Responses are sent to the CloudFormation endpoints as HTTPS PUTs. This code snippet uses urllib, which is a part of the Python 3 standard library.

def send_response(event, context, response):
    """Send a response to CloudFormation to handle the custom resource lifecycle"""
    response_body = {
        'Status': response,
        'Reason': 'See details in CloudWatch Log Stream: ' + \
            context.log_stream_name,
        'PhysicalResourceId': context.log_stream_name,
        'StackId': event['StackId'],
        'RequestId': event['RequestId'],
        'LogicalResourceId': event['LogicalResourceId'],
    }
    print('RESPONSE BODY: \n' + dumps(response_body))
    data = dumps(response_body).encode('utf-8')
    req = urllib.request.Request(
        event['ResponseURL'],
        data,
        headers={'Content-Length': len(data), 'Content-Type': ''})
    req.get_method = lambda: 'PUT'
    try:
        with urllib.request.urlopen(req) as resp:
            print(f'response.status: {resp.status}, ' +
                  f'response.reason: {resp.reason}')
            print('response from cfn: ' + resp.read().decode('utf-8'))
    except urllib.error.URLError:
        log_exception()
        raise Exception('Received non-200 response while sending response to AWS CloudFormation')
    return True

Use the Lambda in a CloudFormation Stack

With the new custom resource Lambda created, let’s create a CloudFormation stack that uses it.

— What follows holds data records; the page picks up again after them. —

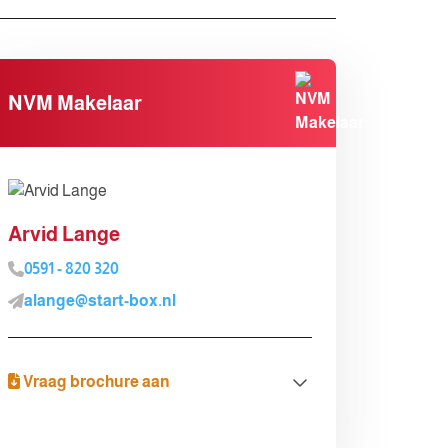
NVM Makelaar
Arvid Lange
0591 - 820 320
alange@start-box.nl
Vraag brochure aan
Brochure aanvragen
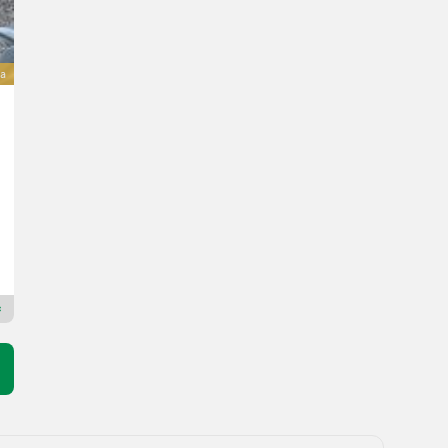
va
Stekro Kippmulde Combi 1,4 m
1.650 €
Cena vključuje DDV (stopnja 20%)
1.375 € neto
140 cm
BayWa Vorarlberg HandelsGmbH BayWa Technik
6820 Predarlska
Premium Plus prodajalec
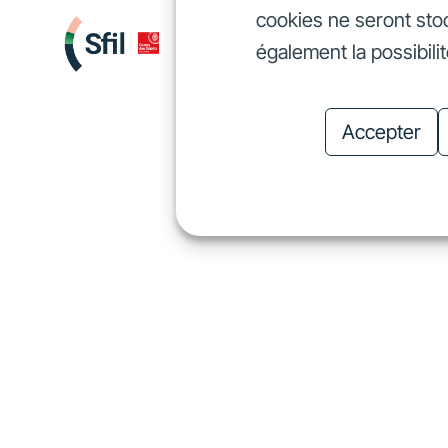
cookies ne seront sto
Nous finançons
Investis
également la possibili
Nous finançons
In
Accepter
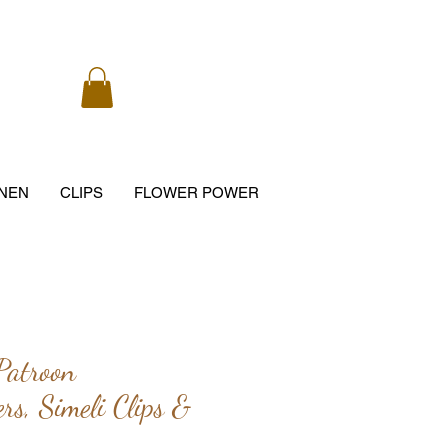
NEN
CLIPS
FLOWER POWER
Patroon
rs, Simeli Clips &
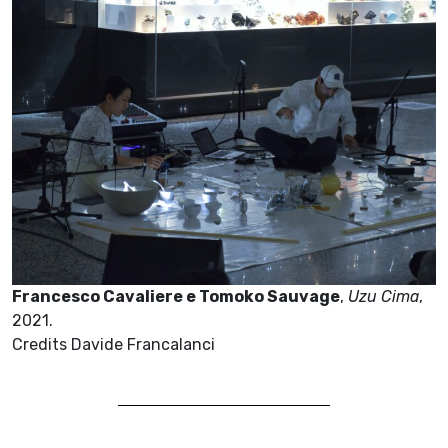
Francesco Cavaliere e Tomoko Sauvage
,
Uzu Cima
,
2021.
Credits Davide Francalanci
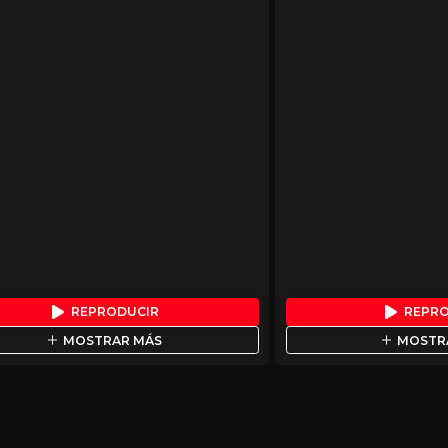
REPRODUCIR
REPR
MOSTRAR MÁS
MOSTR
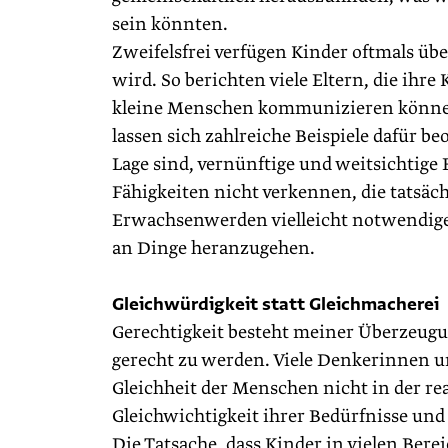
sein könnten.
Zweifelsfrei verfügen Kinder oftmals ü
wird. So berichten viele Eltern, die ihr
kleine Menschen kommunizieren können
lassen sich zahlreiche Beispiele dafür b
Lage sind, vernünftige und weitsichtige
Fähigkeiten nicht verkennen, die tatsäc
Erwachsenwerden vielleicht notwendige
an Dinge heranzugehen.
Gleichwürdigkeit statt Gleichmacherei
Gerechtigkeit besteht meiner Überzeugu
gerecht zu werden. Viele Denke­rinnen 
Gleichheit der Menschen nicht in der rea
Gleichwichtigkeit ihrer Bedürfnisse und
Die Tatsache, dass Kinder in vielen Bere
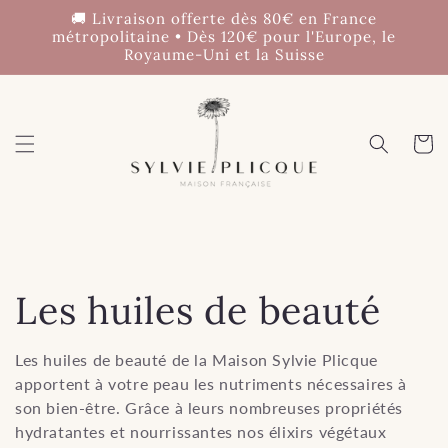
et
🚚 Livraison offerte dès 80€ en France
passer
métropolitaine • Dès 120€ pour l'Europe, le
au
Royaume-Uni et la Suisse
contenu
Panier
C
Les huiles de beauté
o
Les huiles de beauté de la Maison S
ylvie
P
licque
apportent à votre peau les nutriments nécessaires à
l
son bien-être. Grâce à leurs nombreuses propriétés
hydratantes et nourrissantes nos élixirs végétaux
l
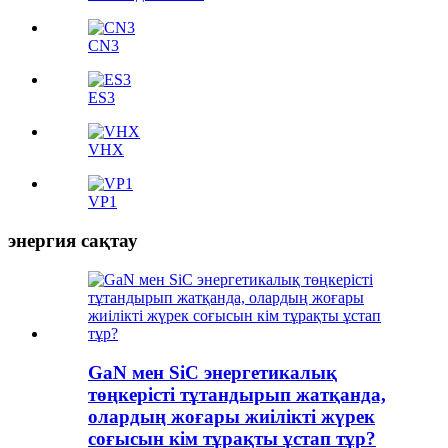
CN3
ES3
VHX
VP1
энергия сақтау
GaN мен SiC энергетикалық
төңкерісті тұтандырып жатқанда,
олардың жоғары жиілікті жүрек
соғысын кім тұрақты ұстап тұр?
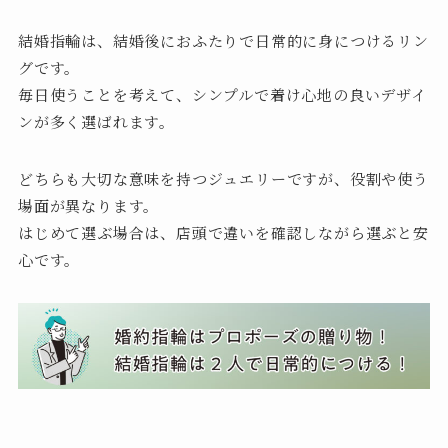
結婚指輪は、結婚後におふたりで日常的に身につけるリン
グです。
毎日使うことを考えて、シンプルで着け心地の良いデザイ
ンが多く選ばれます。
どちらも大切な意味を持つジュエリーですが、役割や使う
場面が異なります。
はじめて選ぶ場合は、店頭で違いを確認しながら選ぶと安
心です。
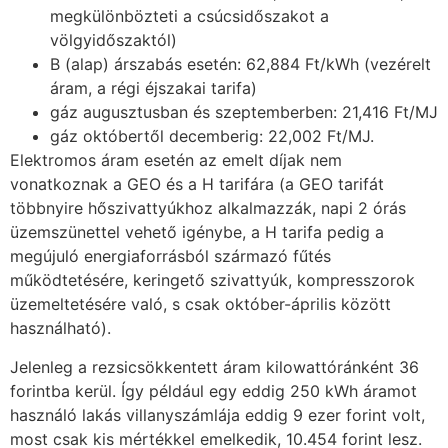
megkülönbözteti a csúcsidőszakot a
völgyidőszaktól)
B (alap) árszabás esetén: 62,884 Ft/kWh (vezérelt
áram, a régi éjszakai tarifa)
gáz augusztusban és szeptemberben: 21,416 Ft/MJ
gáz októbertől decemberig: 22,002 Ft/MJ.
Elektromos áram esetén az emelt díjak nem
vonatkoznak a GEO és a H tarifára (a GEO tarifát
többnyire hőszivattyúkhoz alkalmazzák, napi 2 órás
üzemszünettel vehető igénybe, a H tarifa pedig a
megújuló energiaforrásból származó fűtés
működtetésére, keringető szivattyúk, kompresszorok
üzemeltetésére való, s csak október-április között
használható).
Jelenleg a rezsicsökkentett áram kilowattóránként 36
forintba kerül. Így például egy eddig 250 kWh áramot
használó lakás villanyszámlája eddig 9 ezer forint volt,
most csak kis mértékkel emelkedik, 10.454 forint lesz.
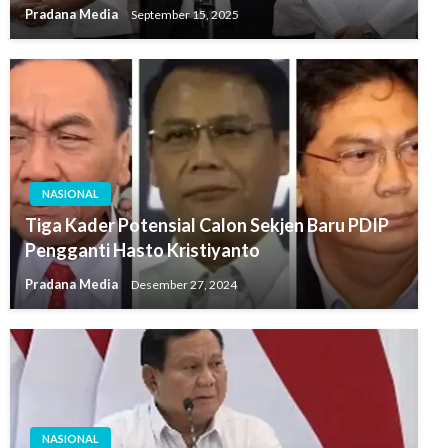
Pradana Media
September 15, 2025
NASIONAL
Tiga Kader Potensial Calon Sekjen Baru PDIP
Pengganti Hasto Kristiyanto
Pradana Media
Desember 27, 2024
NASIONAL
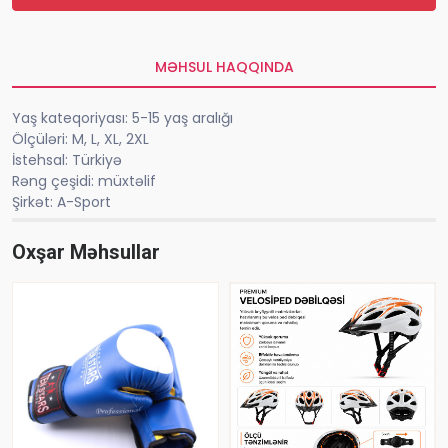
MƏHSUL HAQQINDA
Yaş kateqoriyası: 5-15 yaş aralığı
Ölçüləri: M, L, XL, 2XL
İstehsal: Türkiyə
Rəng çeşidi: müxtəlif
Şirkət: A-Sport
Oxşar Məhsullar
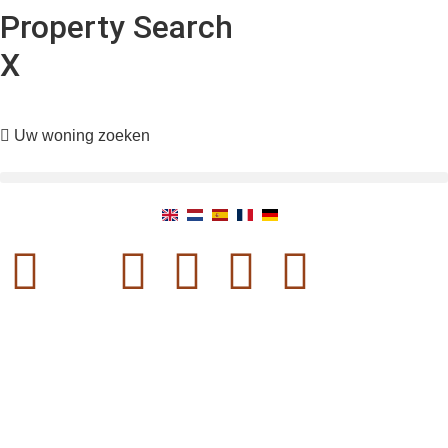
Property Search
X
Uw woning zoeken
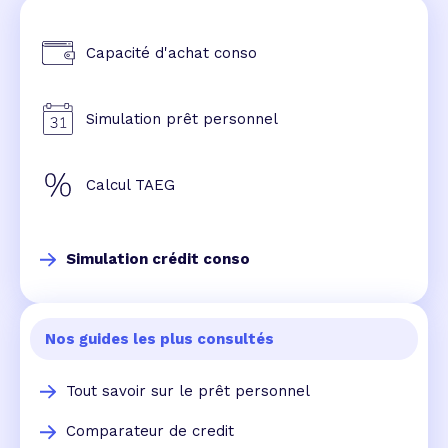
Capacité d'achat conso
Simulation prêt personnel
Calcul TAEG
Simulation crédit conso
Nos guides les plus consultés
Tout savoir sur le prêt personnel
Comparateur de credit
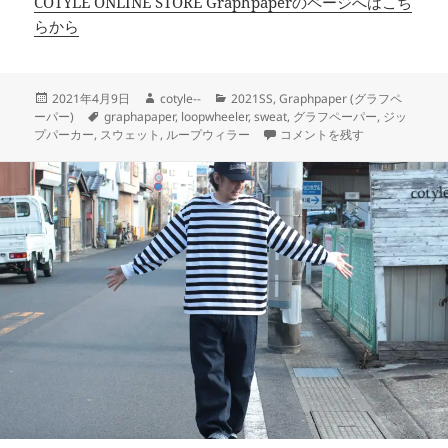
COTYLE ONLINE STORE Graphpaperのページへはこち
らから
投
作
カ
2021年4月9日
cotyle--
2021SS
,
Graphpaper (グラフペ
稿
タ
成
テ
ーパー)
graphapaper
,
loopwheeler
,
sweat
,
グラフペーパー
,
ジッ
日:
グ
者
ゴ
今シーズンも登場！LOOPWHEE
プパーカー
,
スウェット
,
ループウィラー
コメントを残す
リ
ー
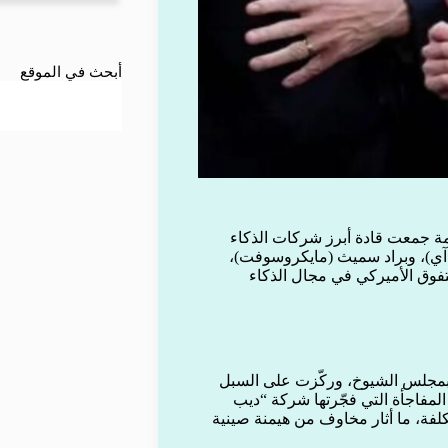
أبحث في الموقع
 جمعت قادة أبرز شركات الذكاء
ه آي)، وبراد سميث (مايكروسوفت)،
تفوق الأميركي في مجال الذكاء
 بمجلس الشيوخ، وركّزت على السبل
د المفاجأة التي فجّرتها شركة “ديب
فة، ما أثار مخاوف من هيمنة صينية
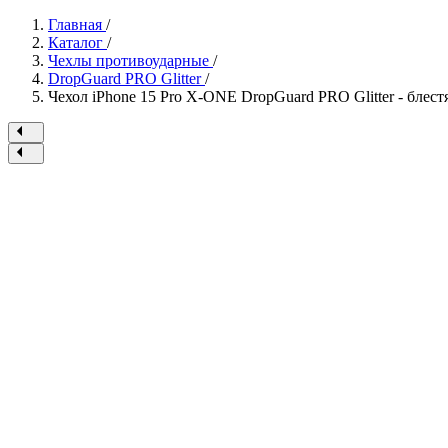
Главная
/
Каталог
/
Чехлы противоударные
/
DropGuard PRO Glitter
/
Чехол iPhone 15 Pro X-ONE DropGuard PRO Glitter - бле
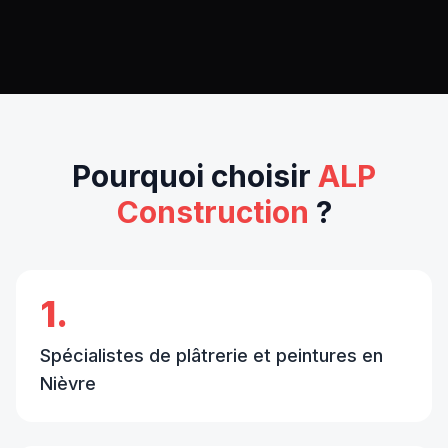
Pourquoi choisir
ALP
Construction
?
1.
Spécialistes de plâtrerie et peintures en
Nièvre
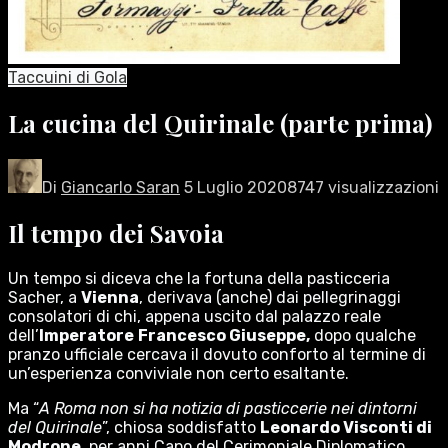
Taccuini di Gola
La cucina del Quirinale (parte prima)
Di
Giancarlo Saran
5 Luglio 2020
8747 visualizzazioni
Il tempo dei Savoia
Un tempo si diceva che la fortuna della pasticceria
Sacher, a
Vienna
, derivava (anche) dai pellegrinaggi
consolatori di chi, appena uscito dal palazzo reale
dell’
Imperatore
Francesco Giuseppe,
dopo qualche
pranzo ufficiale cercava il dovuto conforto al termine di
un’esperienza conviviale non certo esaltante.
Ma “
A Roma non si ha notizia di pasticcerie nei dintorni
del Quirinale
”, chiosa soddisfatto
Leonardo Visconti di
Modrone
, per anni Capo del Cerimoniale Diplomatico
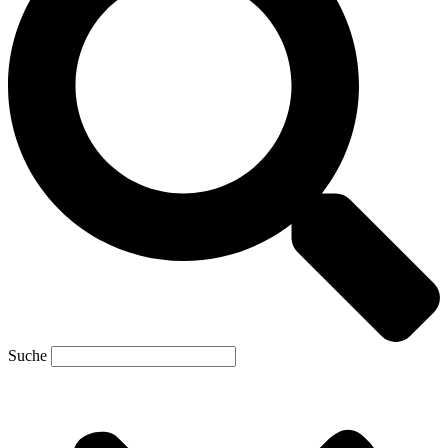
Suche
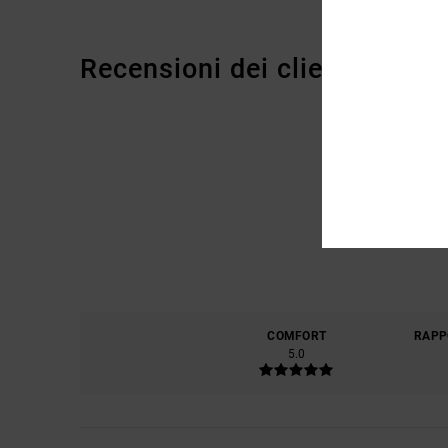
Recensioni dei clienti
COMFORT
RAPP
5.0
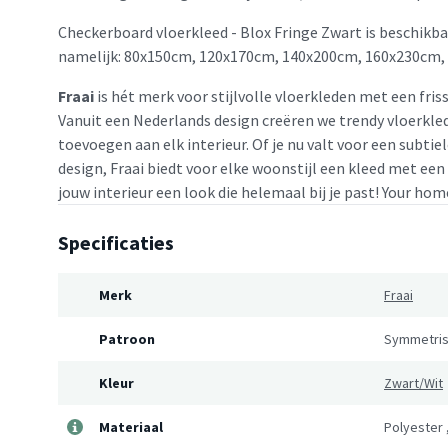
Checkerboard vloerkleed - Blox Fringe Zwart is beschikba
namelijk: 80x150cm, 120x170cm, 140x200cm, 160x230cm,
Fraai
is hét merk voor stijlvolle vloerkleden met een friss
Vanuit een Nederlands design creëren we trendy vloerkled
toevoegen aan elk interieur. Of je nu valt voor een subtie
design, Fraai biedt voor elke woonstijl een kleed met een
jouw interieur een look die helemaal bij je past! Your home
Specificaties
Merk
Fraai
Patroon
Symmetris
Kleur
Zwart/Wit
Materiaal
Polyester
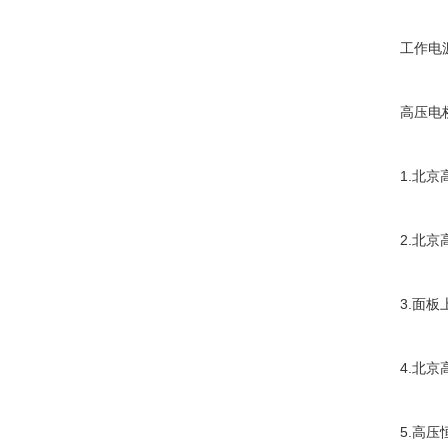
工作电源：
高压电桥
1.北京高
2.北京高
3.面板上
4.北京高
5.高压恒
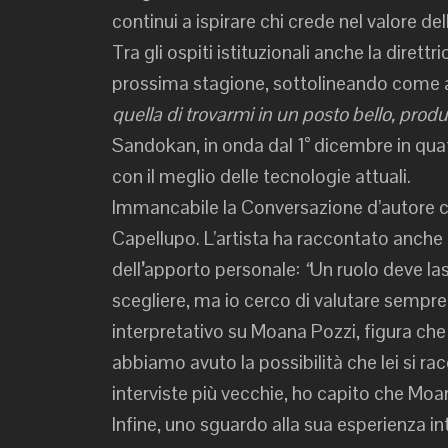
continui a ispirare chi crede nel valore de
Tra gli ospiti istituzionali anche la direttri
prossima stagione, sottolineando come a
quella di trovarmi in un posto bello, prod
Sandokan, in onda dal 1° dicembre in quat
con il meglio delle tecnologie attuali.
Immancabile la Conversazione d’autore 
Capellupo. L’artista ha raccontato anche il 
dell
’
apporto personale:
“
Un ruolo deve la
scegliere, ma io cerco di valutare sempr
interpretativo su Moana Pozzi, figura che
abbiamo avuto la possibilità che lei si rac
interviste più vecchie, ho capito che Moa
Infine, uno sguardo alla sua esperienza int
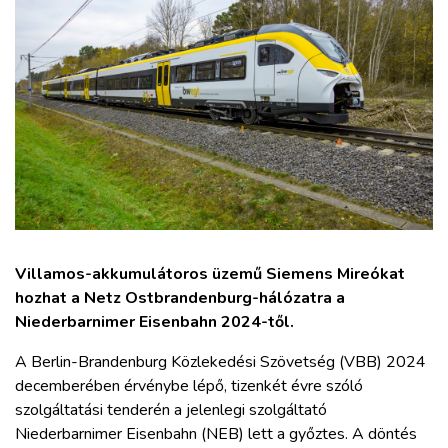
ZÖLDÚT
HAJÓZÁS
BLOG
ARCHÍVUM
WEBSHOP
Villamos-akkumulátoros üzemű Siemens Mireókat
hozhat a Netz Ostbrandenburg-hálózatra a
BELÉPÉS
Niederbarnimer Eisenbahn 2024-től.
A Berlin-Brandenburg Közlekedési Szövetség (VBB) 2024
REGISZTRÁCIÓ
decemberében érvénybe lépő, tizenkét évre szóló
szolgáltatási tenderén a jelenlegi szolgáltató
Niederbarnimer Eisenbahn (NEB) lett a győztes. A döntés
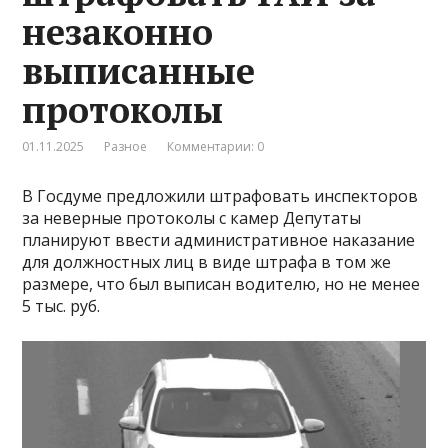
незаконно
выписанные
протоколы
01.11.2025
Разное
Комментарии: 0
В Госдуме предложили штрафовать инспекторов
за неверные протоколы с камер Депутаты
планируют ввести административное наказание
для должностных лиц в виде штрафа в том же
размере, что был выписан водителю, но не менее
5 тыс. руб.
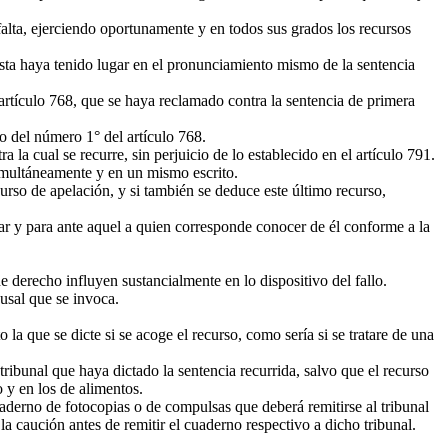
alta, ejerciendo oportunamente y en todos sus grados los recursos
sta haya tenido lugar en el pronunciamiento mismo de la sentencia
artículo 768, que se haya reclamado contra la sentencia de primera
o del número 1° del artículo 768.
 la cual se recurre, sin perjuicio de lo establecido en el artículo 791.
imultáneamente y en un mismo escrito.
rso de apelación, y si también se deduce este último recurso,
dar y para ante aquel a quien corresponde conocer de él conforme a la
 derecho influyen sustancialmente en lo dispositivo del fallo.
usal que se invoca.
a que se dicte si se acoge el recurso, como sería si se tratare de una
tribunal que haya dictado la sentencia recurrida, salvo que el recurso
o y en los de alimentos.
aderno de fotocopias o de compulsas que deberá remitirse al tribunal
la caución antes de remitir el cuaderno respectivo a dicho tribunal.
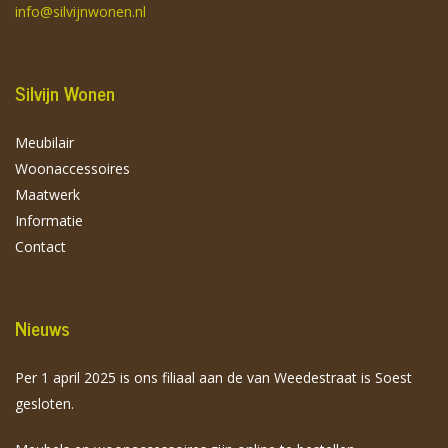
info@silvijnwonen.nl
Silvijn Wonen
Meubilair
Woonaccessoires
Maatwerk
Informatie
Contact
Nieuws
Per 1 april 2025 is ons filiaal aan de van Weedestraat is Soest
gesloten.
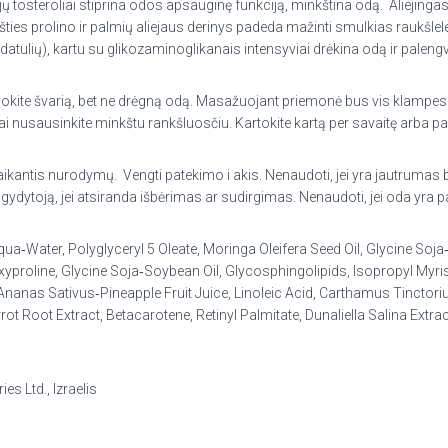
sojų tosteroliai stiprina odos apsauginę funkciją, minkština odą.
Aliejinga
ies prolino ir palmių aliejaus derinys padeda mažinti smulkias raukšlel
ų (datulių), kartu su glikozaminoglikanais intensyviai drėkina odą ir palen
kite švarią, bet ne drėgną odą. Masažuojant priemonė bus vis klampesnė
ai nusausinkite minkštu rankšluosčiu. Kartokite kartą per savaitę arba pa
 laikantis nurodymų.
Vengti patekimo i akis. Nenaudoti, jei yra jautrumas 
 gydytoją, jei atsiranda išbėrimas ar sudirgimas. Nenaudoti, jei oda yra p
Aqua‑Water, Polyglyceryl 5 Oleate, Moringa Oleifera Seed Oil, Glycine Soja
yproline, Glycine Soja‑Soybean Oil, Glycosphingolipids, Isopropyl Myris
 Ananas Sativus‑Pineapple Fruit Juice, Linoleic Acid, Carthamus Tinctori
ot Root Extract, Betacarotene, Retinyl Palmitate, Dunaliella Salina Ext
s Ltd., Izraelis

  1. Click Save to save the function. Copy the ARN at the top right of the screen - you will need it in a few moments. Amazon Resource Name
  2. Download the CloudFormation template from this link:
    File name Purpose Download
    custom_resource_cfn.yml Creates the CloudFormation stack Download the template
  3. Go to the CloudFormation console and click Create Stack.
  4. Select Upload a template to Amazon S3 and upload the template that you downloaded a moment ago, and then proceed to the next screen.
  5. Give the stack a unique name such as ssh-key-gen-cr and paste in the ARN from the function you created earlier into the FunctionArn parameter text box.
  6. Fill out the remaining parameters, Click Next, then Next on the following screen.
  7. Check the box that reads I acknowledge that AWS CloudFormation might create IAM resources. and then click Create.
  8. Once the stack has completed creation (it might take a few minutes), go to the EC2 console and confirm the creation of your new instance.

    Any trouble creating the new EC2 instance can be found in the CloudWatch Logs log stream for the Lambda function you created earlier. The most common issue is creating an EC2 instance in a private subnet (rather than public).

  9. Go to the Systems Manager Console, view Parameter Store and confirm that the key has been stored. It was stored with the Secure String setting, which uses KMS to encrypt the parameter value.
  10. Download your SSH key from Parameter Store (not the EC2 console!) and store it in a .pem file with permissions set to 600 on Linux or Mac. You can download it from the console by selecting the key and clicking Show under the Value at the bottom of the screen. Copy-paste everything beginning with -----BEGIN RSA PRIVATE KEY----- and ending with -----END RSA PRIVATE KEY-----.
  11. As an alternative to using the console to copy and paste the key, use the following shell commands (assuming that you kept the default key name of MyKey01, and that you have a .ssh directory in your home directory)
    aws ssm get-parameter --name MyKey01 --with-decryption \
        --query Parameter.Value --output text > ~/.ssh/MyKey01.pem
       
    chmod 600 ~/.ssh/MyKey01.pem
       
    ssh -i ~/.ssh/MyKey01.pem ec2-user@<PUBLIC DNS>
    

    This is a private key, and in a production setting you must take steps to ensure that this key is not compromised!

  12. Log in to the newly created EC2 instance to confirm that the key was associated with the instance.
  13. Delete the stack, Lambda function, and then CloudWatch Logs log group created by it.